A constant complaint about “employee engagement” is that the various research houses define engagement differently, offer different surveys to measure engagement, and then report those results in ways that mean different things in different environments and cultures. For example, Gallup found that Germany’s level of engaged employees is just 13%, but this new Barometer found 89% of German employees to be engaged or highly engaged.

What Barometer? The Conference Board (TCB) recently released a report (subscription required for full access) that attempted to find the common ground in the various approaches to employee engagement by coming to a single definition of engagement and provide a consistent measure for engagement everywhere in the world.

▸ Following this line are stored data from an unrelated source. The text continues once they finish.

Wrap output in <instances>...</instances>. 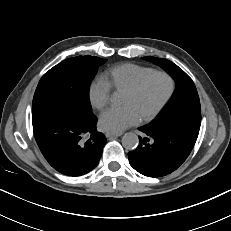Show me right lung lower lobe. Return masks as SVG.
Returning a JSON list of instances; mask_svg holds the SVG:
<instances>
[{
    "mask_svg": "<svg viewBox=\"0 0 231 231\" xmlns=\"http://www.w3.org/2000/svg\"><path fill=\"white\" fill-rule=\"evenodd\" d=\"M97 119L46 115L32 120L34 137L43 156L58 172L81 176L93 170L106 143L96 130Z\"/></svg>",
    "mask_w": 231,
    "mask_h": 231,
    "instance_id": "obj_1",
    "label": "right lung lower lobe"
}]
</instances>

Adding to the litany of engagement definitions, here’s TCB’s: “An employee can be considered engaged if he or she is intellectually stimulated and passionate about his or her work, and demonstrates that through his or her intended actions.”

I like this definition because it speaks to both attitude and actions/results. TCB’s approach also eliminates perceived cultural perception differences to help a company truly understand the level of engagement across different cultural regions and then directly compare those results without “norming” for cultural differences, a process that introduces error into survey results.

What does this mean? In TCB’s words: “The state of mind called employee engagement is experienced in much the same way by workers throughout the world.”

What do you think about this definition of engagement and the idea of cultural universality? Is it too narrow? Too broad?